Cryptocurrency

FTX’s Sam Bankman-Fried believed in ‘effective altruism’. What is it?


Soon after, MacAskill co-founded 80,000 Hours, an effective altruism non-profit that conducts research on which careers have the largest positive social impact. It advocates for ‘earning to give’, the philosophy in which people purposely choose careers with higher earning potential in order to maximise charitable giving.

“When thinking of how to make the world a better place, many people may choose to work for a charity or in political activism,” says Joshua Hobbs, lecturer and consultant in applied ethics at the University of Leeds, UK. “However, many effective altruists believe that rather than slog away in a soup kitchen, you can create a greater impact by working in say, investment banking, earn higher wages and donate greater sums to charity.”

This approach stuck with a young, enterprising Bankman-Fried, who met MacAskill in 2013 while he was still a student at the Massachusetts Institute of Technology (MIT). MacAskill reportedly convinced the prodigious mathematician to maximise his impact by taking a high-paying finance job and giving his money away.

Bankman-Fried did. After graduating with a physics degree, he joined Wall Street high-frequency trading firm Jane Street Capital and began donating half his estimated $300,000 salary to charitable causes that included animal welfare organisations. In 2019, Bankman-Fried founded FTX, which quickly became one of the biggest cryptocurrency exchanges in the world. As the company’s value climbed into the billions, its charity arm committed more than $160m to at least 110 non-profits by September 2022, including biotech start-ups, Covid-19 vaccine research and effective altruist-affiliated groups.

‘A good PR win’

Bankman-Fried isn’t the only tech billionaire who has backed effective altruism, whether financially or philosophically: Facebook co-founder Dustin Moskovitz is part of the community, giving away hundreds of millions of dollars to effective charities. Hobbs says the movement is a natural partner for Silicon Valley, given its long had a philanthropic streak – notably the Gates Foundation, which has self-reported charitable donations of more than $79bn (£64.7bn) since 2000.

“Effective altruism focuses on utility – maximising earning potential and giving huge sums away – and tech is the sphere of smart graduates who can genuinely earn boundless incomes,” adds Hobbs. “For tech billionaires, effective altruism is a good PR win: it’s a philosophy that says very smart, wealthy individuals are best placed to work out how their money is best spent, rather than radically redistributing their funds through progressive taxation.”

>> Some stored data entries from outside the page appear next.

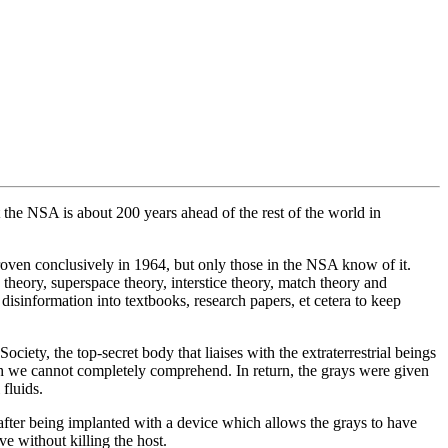
 the NSA is about 200 years ahead of the rest of the world in
oven conclusively in 1964, but only those in the NSA know of it.
theory, superspace theory, interstice theory, match theory and
isinformation into textbooks, research papers, et cetera to keep
ety, the top-secret body that liaises with the extraterrestrial beings
h we cannot completely comprehend. In return, the grays were given
fluids.
fter being implanted with a device which allows the grays to have
e without killing the host.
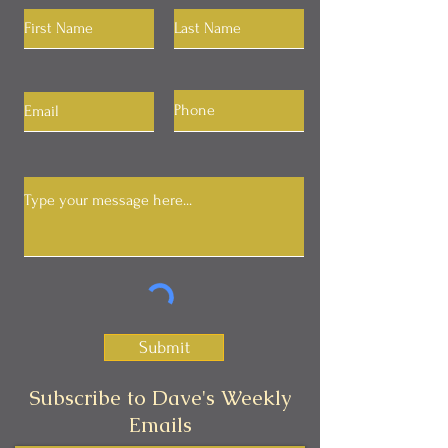
Submit
Subscribe to Dave's Weekly
Emails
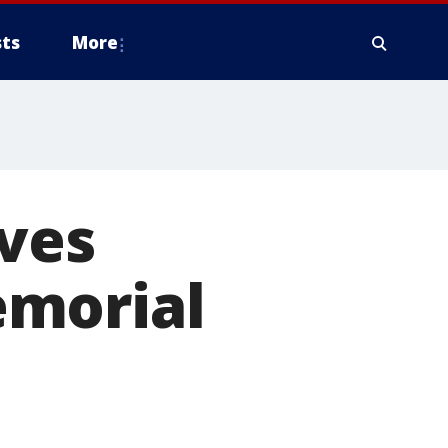
ts
More
ives
emorial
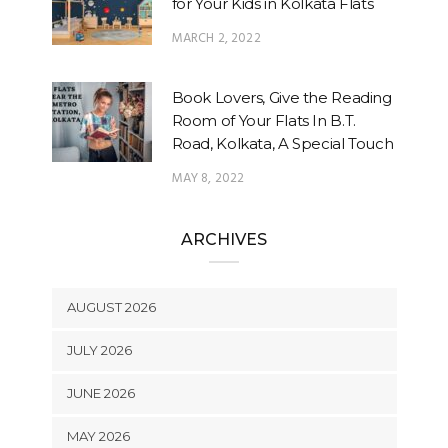
for Your Kids in Kolkata Flats
MARCH 2, 2022
Book Lovers, Give the Reading
Room of Your Flats In B.T.
Road, Kolkata, A Special Touch
MAY 8, 2022
ARCHIVES
AUGUST 2026
JULY 2026
JUNE 2026
MAY 2026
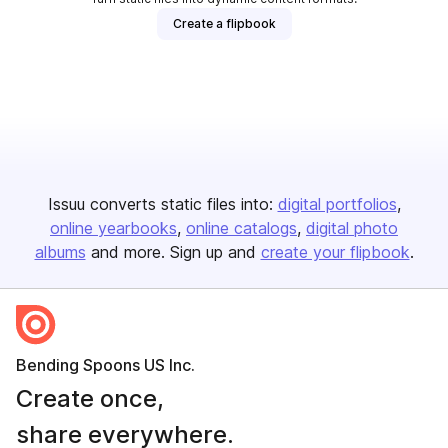
Create a flipbook
Issuu converts static files into:
digital portfolios
online yearbooks
online catalogs
digital photo
albums
and more. Sign up and
create your flipbook
.
Bending Spoons US Inc.
Create once,
share everywhere.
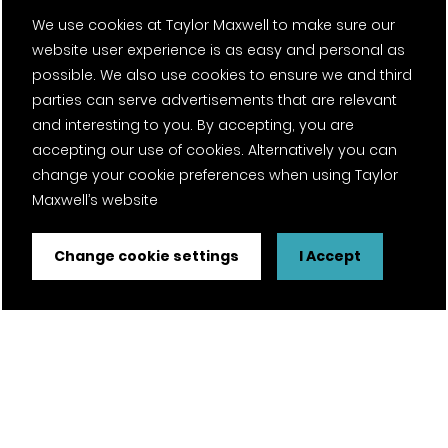
We use cookies at Taylor Maxwell to make sure our
website user experience is as easy and personal as
possible. We also use cookies to ensure we and third
parties can serve advertisements that are relevant
and interesting to you. By accepting, you are
accepting our use of cookies. Alternatively you can
change your cookie preferences when using Taylor
Maxwell’s website
Change cookie settings
I Accept
FSC® certified and PEFC certified products available on
request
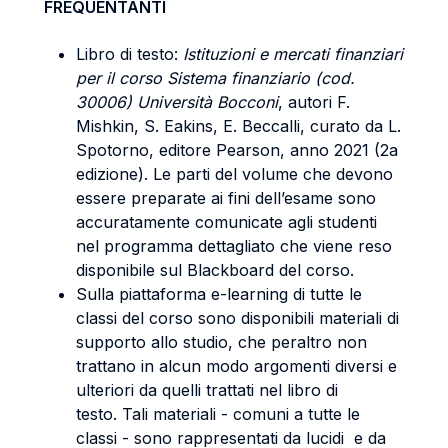
FREQUENTANTI
Libro di testo:
Istituzioni e mercati finanziari
per il corso Sistema finanziario (cod.
30006) Università Bocconi
, autori F.
Mishkin, S. Eakins, E. Beccalli, curato da L.
Spotorno, editore Pearson, anno 2021 (2a
edizione). Le parti del volume che devono
essere preparate ai fini dell’esame sono
accuratamente comunicate agli studenti
nel programma dettagliato che viene reso
disponibile sul Blackboard del corso.
Sulla piattaforma e-learning di tutte le
classi del corso sono disponibili materiali di
supporto allo studio, che peraltro non
trattano in alcun modo argomenti diversi e
ulteriori da quelli trattati nel libro di
testo. Tali materiali - comuni a tutte le
classi - sono rappresentati da lucidi e da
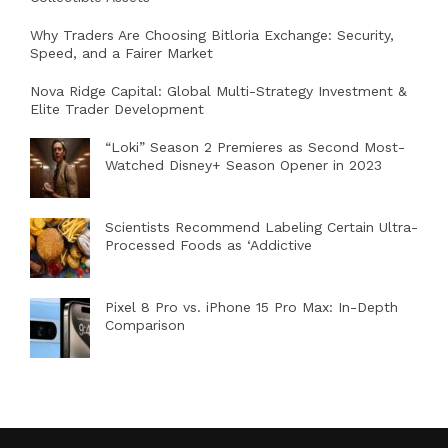
Why Traders Are Choosing Bitloria Exchange: Security,
Speed, and a Fairer Market
Nova Ridge Capital: Global Multi-Strategy Investment &
Elite Trader Development
“Loki” Season 2 Premieres as Second Most-
Watched Disney+ Season Opener in 2023
Scientists Recommend Labeling Certain Ultra-
Processed Foods as ‘Addictive
Pixel 8 Pro vs. iPhone 15 Pro Max: In-Depth
Comparison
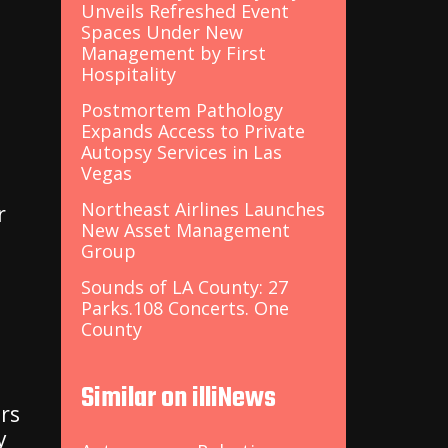
Unveils Refreshed Event
Spaces Under New
Management by First
Hospitality
Postmortem Pathology
Expands Access to Private
Autopsy Services in Las
Vegas
Northeast Airlines Launches
r
New Asset Management
Group
Sounds of LA County: 27
Parks.108 Concerts. One
County
Similar on illiNews
rs
y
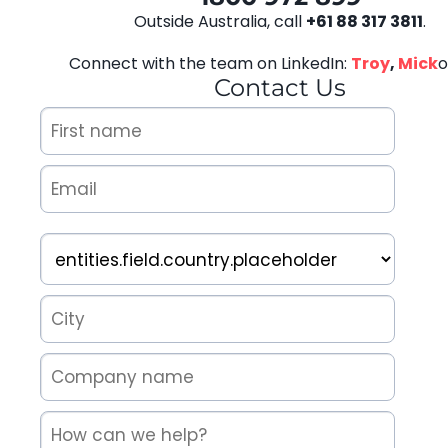
Outside Australia, call
+61 88 317 3811
.
Connect with the team on LinkedIn:
Troy
,
Mick
o
Contact Us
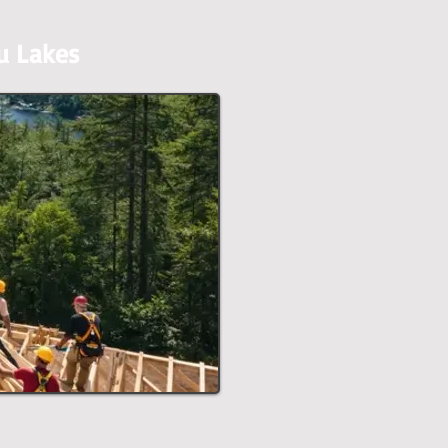
u Lakes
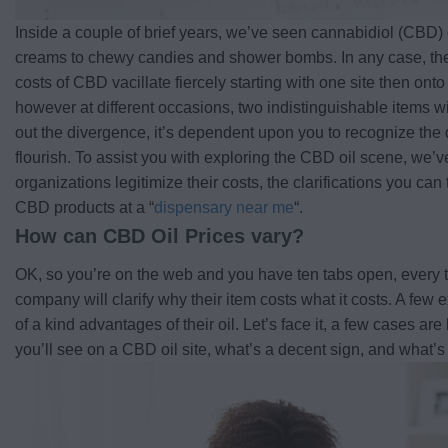
Inside a couple of brief years, we’ve seen cannabidiol (CBD) o
creams to chewy candies and shower bombs. In any case, ther
costs of CBD vacillate fiercely starting with one site then ont
however at different occasions, two indistinguishable items wi
out the divergence, it’s dependent upon you to recognize the 
flourish. To assist you with exploring the CBD oil scene, we
organizations legitimize their costs, the clarifications you ca
CBD products at a “
dispensary near me
“.
How can CBD Oil Prices vary?
OK, so you’re on the web and you have ten tabs open, every t
company will clarify why their item costs what it costs. A few 
of a kind advantages of their oil. Let’s face it, a few cases are
you’ll see on a CBD oil site, what’s a decent sign, and what’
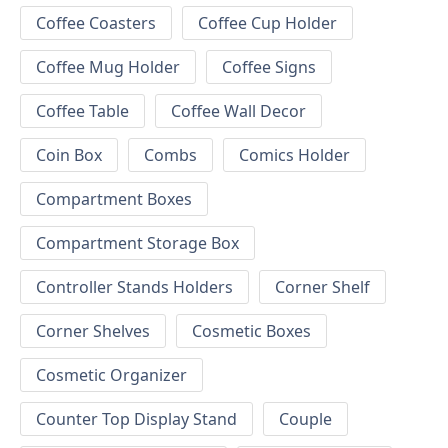
Coffee Coasters
Coffee Cup Holder
Coffee Mug Holder
Coffee Signs
Coffee Table
Coffee Wall Decor
Coin Box
Combs
Comics Holder
Compartment Boxes
Compartment Storage Box
Controller Stands Holders
Corner Shelf
Corner Shelves
Cosmetic Boxes
Cosmetic Organizer
Counter Top Display Stand
Couple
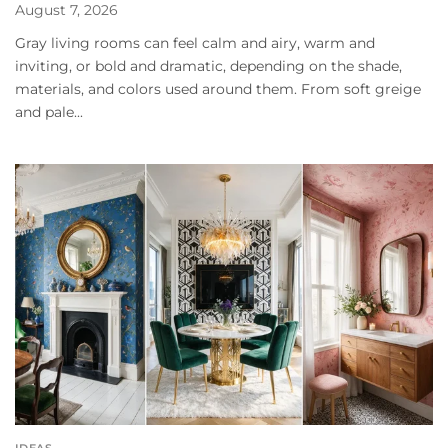
August 7, 2026
Gray living rooms can feel calm and airy, warm and
inviting, or bold and dramatic, depending on the shade,
materials, and colors used around them. From soft greige
and pale...
IDEAS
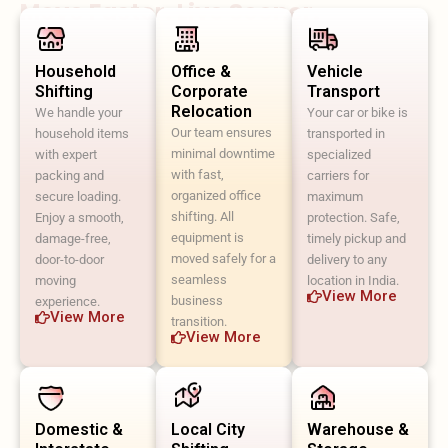
Move Faster. Live Sooner.
Household
Office &
Vehicle
Shifting
Corporate
Transport
Relocation
We handle your
Your car or bike is
Our team ensures
household items
transported in
minimal downtime
with expert
specialized
with fast,
packing and
carriers for
organized office
secure loading.
maximum
shifting. All
Enjoy a smooth,
protection. Safe,
equipment is
damage-free,
timely pickup and
moved safely for a
door-to-door
delivery to any
seamless
moving
location in India.
View More
business
experience.
View More
transition.
View More
Domestic &
Local City
Warehouse &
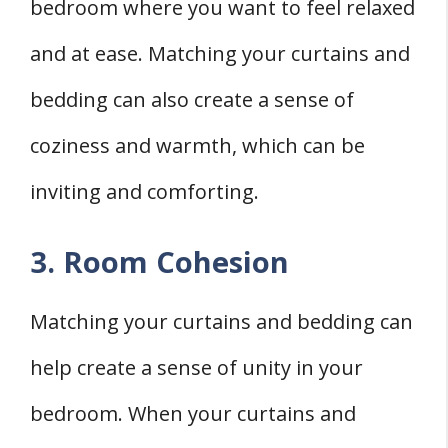
bedroom where you want to feel relaxed
and at ease. Matching your curtains and
bedding can also create a sense of
coziness and warmth, which can be
inviting and comforting.
3. Room Cohesion
Matching your curtains and bedding can
help create a sense of unity in your
bedroom. When your curtains and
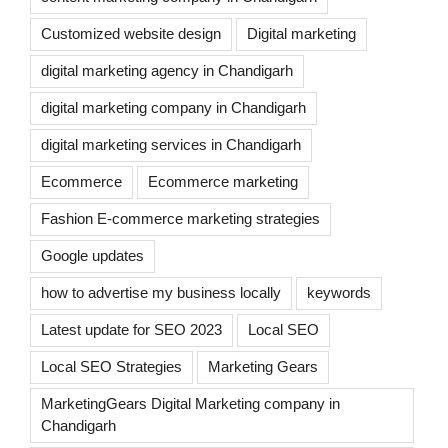
Customized website design
Digital marketing
digital marketing agency in Chandigarh
digital marketing company in Chandigarh
digital marketing services in Chandigarh
Ecommerce
Ecommerce marketing
Fashion E-commerce marketing strategies
Google updates
how to advertise my business locally
keywords
Latest update for SEO 2023
Local SEO
Local SEO Strategies
Marketing Gears
MarketingGears Digital Marketing company in
Chandigarh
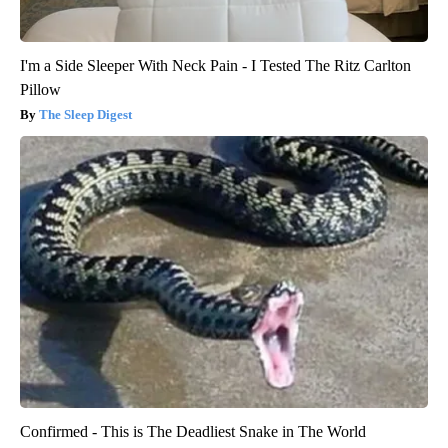
I'm a Side Sleeper With Neck Pain - I Tested The Ritz Carlton
Pillow
The Sleep Digest
Confirmed - This is The Deadliest Snake in The World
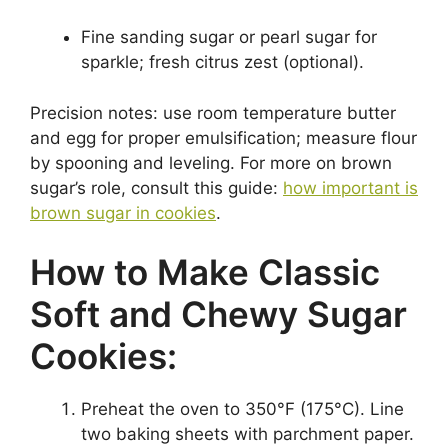
Fine sanding sugar or pearl sugar for
sparkle; fresh citrus zest (optional).
Precision notes: use room temperature butter
and egg for proper emulsification; measure flour
by spooning and leveling. For more on brown
sugar’s role, consult this guide:
how important is
brown sugar in cookies
.
How to Make Classic
Soft and Chewy Sugar
Cookies:
Preheat the oven to 350°F (175°C). Line
two baking sheets with parchment paper.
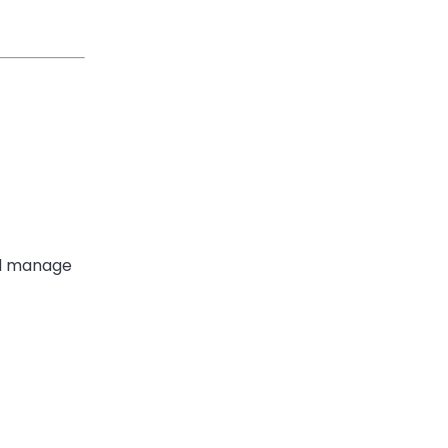
and manage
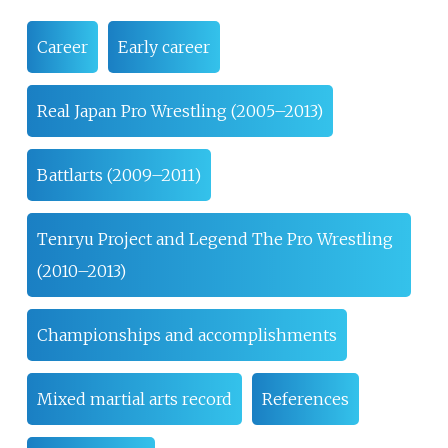
Career
Early career
Real Japan Pro Wrestling (2005–2013)
Battlarts (2009–2011)
Tenryu Project and Legend The Pro Wrestling
(2010–2013)
Championships and accomplishments
Mixed martial arts record
References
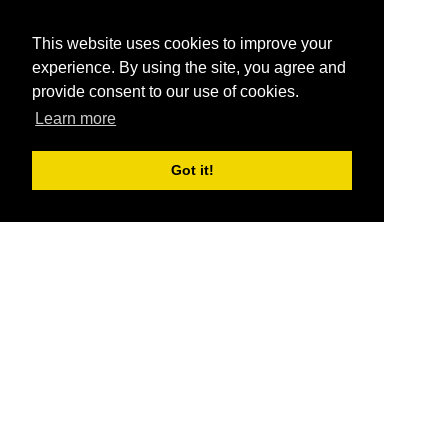
This website uses cookies to improve your
experience. By using the site, you agree and
provide consent to our use of cookies.
Learn more
Got it!
®
SponsorPitch
Quick Links
Sponsors
Pitch
Properties
Blog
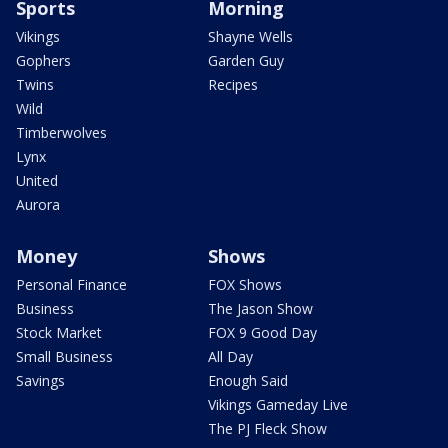
Sports
Morning
Vikings
Shayne Wells
Gophers
Garden Guy
Twins
Recipes
Wild
Timberwolves
Lynx
United
Aurora
Money
Shows
Personal Finance
FOX Shows
Business
The Jason Show
Stock Market
FOX 9 Good Day
Small Business
All Day
Savings
Enough Said
Vikings Gameday Live
The PJ Fleck Show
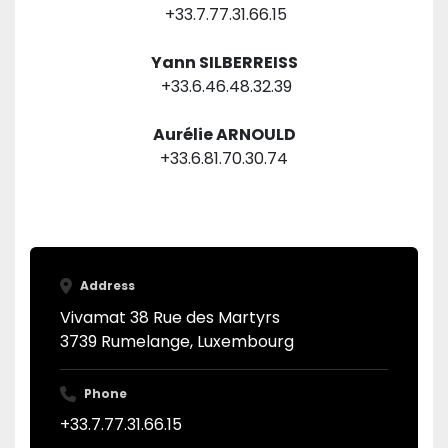
 +33.7.77.31.66.15
Yann SILBERREISS
 +33.6.46.48.32.39
Aurélie ARNOULD
+33.6.81.70.30.74
Address
Vivamat 38 Rue des Martyrs
3739 Rumelange, Luxembourg
Phone
+33.7.77.31.66.15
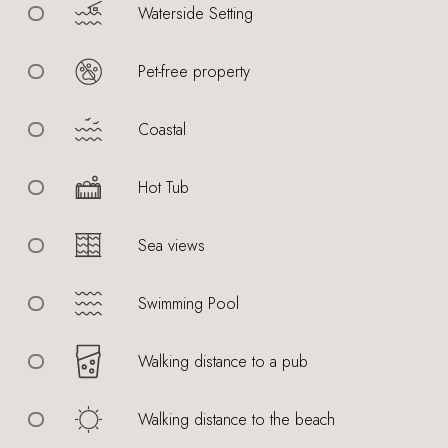
Waterside Setting
Pet-free property
Coastal
Hot Tub
Sea views
Swimming Pool
Walking distance to a pub
Walking distance to the beach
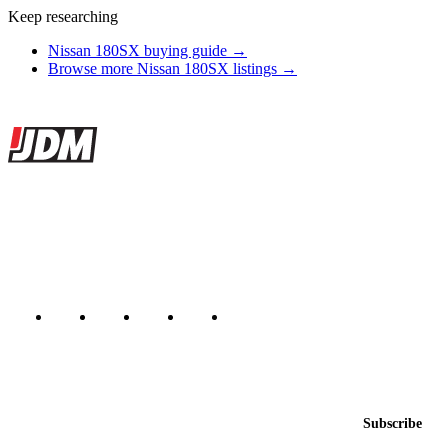
Keep researching
Nissan 180SX buying guide →
Browse more Nissan 180SX listings →
Site footer
JDMBUYSELL
The marketplace for Japanese domestic market cars — listings from
dealers, private sellers, importers, and exporters across the USA,
Canada, Japan, and worldwide.
Marketplace updated daily
Featured JDM cars in your inbox
New listings from across the marketplace, sent weekly.
Email address
Subscribe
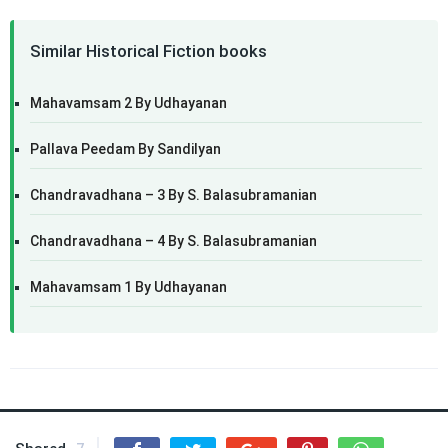
Similar Historical Fiction books
Mahavamsam 2 By Udhayanan
Pallava Peedam By Sandilyan
Chandravadhana – 3 By S. Balasubramanian
Chandravadhana – 4 By S. Balasubramanian
Mahavamsam 1 By Udhayanan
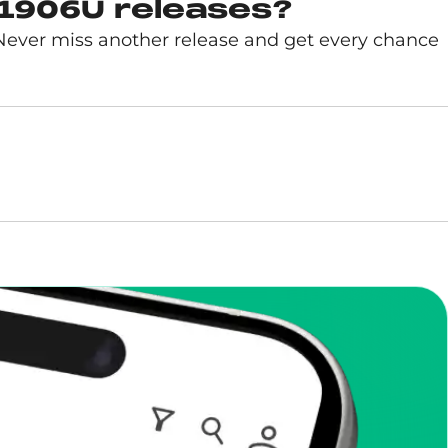
1906U releases?
ever miss another release and get every chance
enToCop?
app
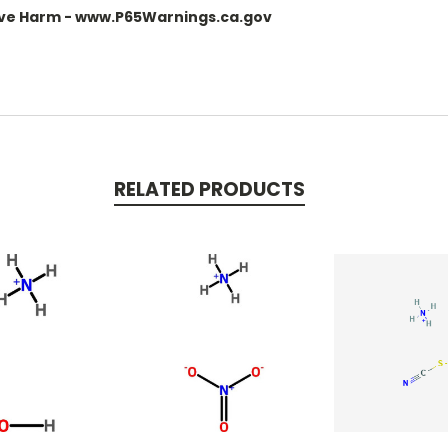
ve Harm - www.P65Warnings.ca.gov
RELATED PRODUCTS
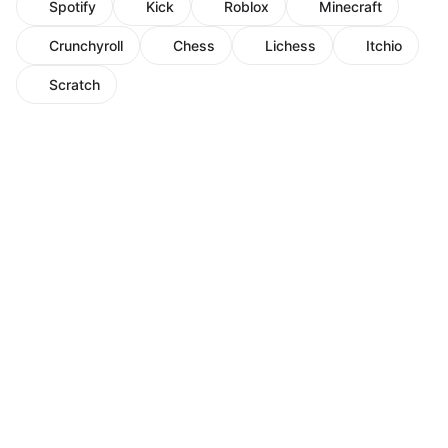
Spotify
Kick
Roblox
Minecraft
Crunchyroll
Chess
Lichess
Itchio
Scratch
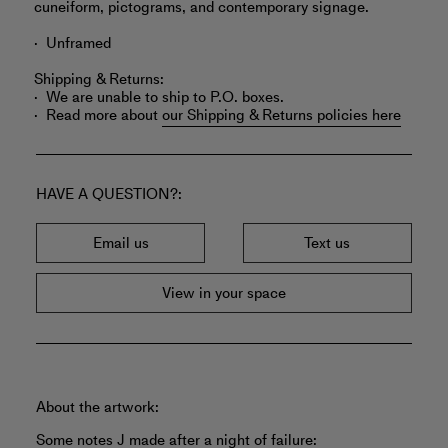
cuneiform, pictograms, and contemporary signage.
Unframed
Shipping & Returns:
We are unable to ship to P.O. boxes.
Read more about
our Shipping & Returns policies here
HAVE A QUESTION?
Email us
Text us
View in your space
About the artwork:
Some notes J made after a night of failure:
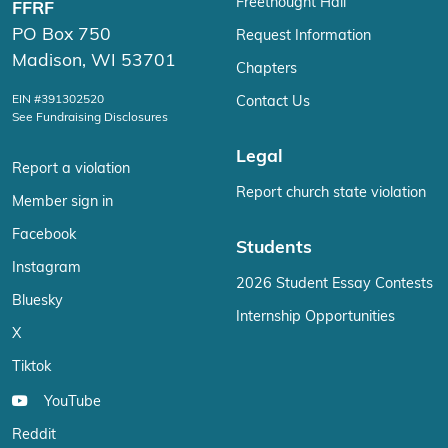
Freethought Hall
FFRF
PO Box 750
Request Information
Madison, WI 53701
Chapters
EIN #391302520
Contact Us
See Fundraising Disclosures
Legal
Report a violation
Report church state violation
Member sign in
Facebook
Students
Instagram
2026 Student Essay Contests
Bluesky
Internship Opportunities
X
Tiktok
YouTube
Reddit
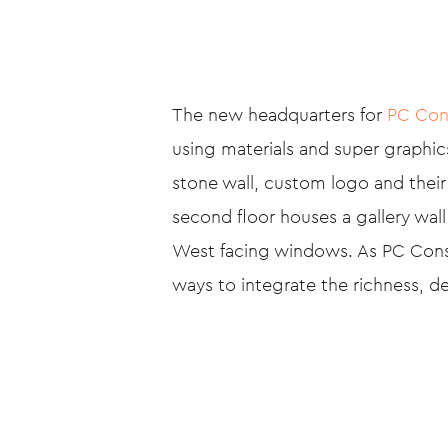
The new headquarters for
PC Con
using materials and super graphics
stone wall, custom logo and their
second floor houses a gallery wal
West facing windows. As PC Constr
ways to integrate the richness, de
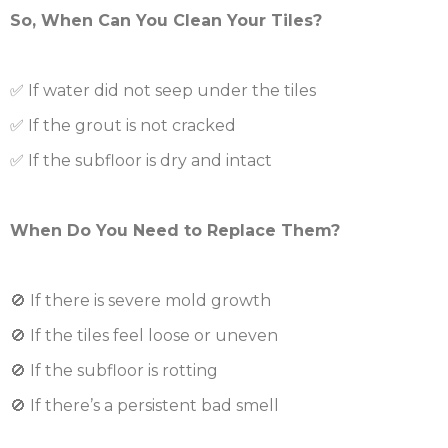
So, When Can You Clean Your Tiles?
✅ If water did not seep under the tiles
✅ If the grout is not cracked
✅ If the subfloor is dry and intact
When Do You Need to Replace Them?
🚫 If there is severe mold growth
🚫 If the tiles feel loose or uneven
🚫 If the subfloor is rotting
🚫 If there’s a persistent bad smell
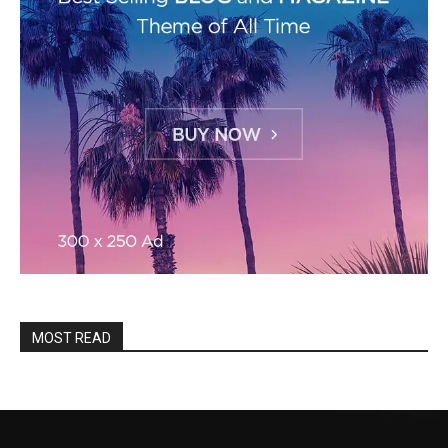
MOST READ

Hobbs says EA’s popularity in the tech industry can sometimes further billionaires’ individual interests instead of the greater good. “The most high-profile effective altruists tend to be reasonably privileged white men, who aren’t necessarily funnelling funds into political change or addressing power imbalances. It’s not necessarily an accident that the effective-altruist approach has appealed to people like Bankman-Fried.”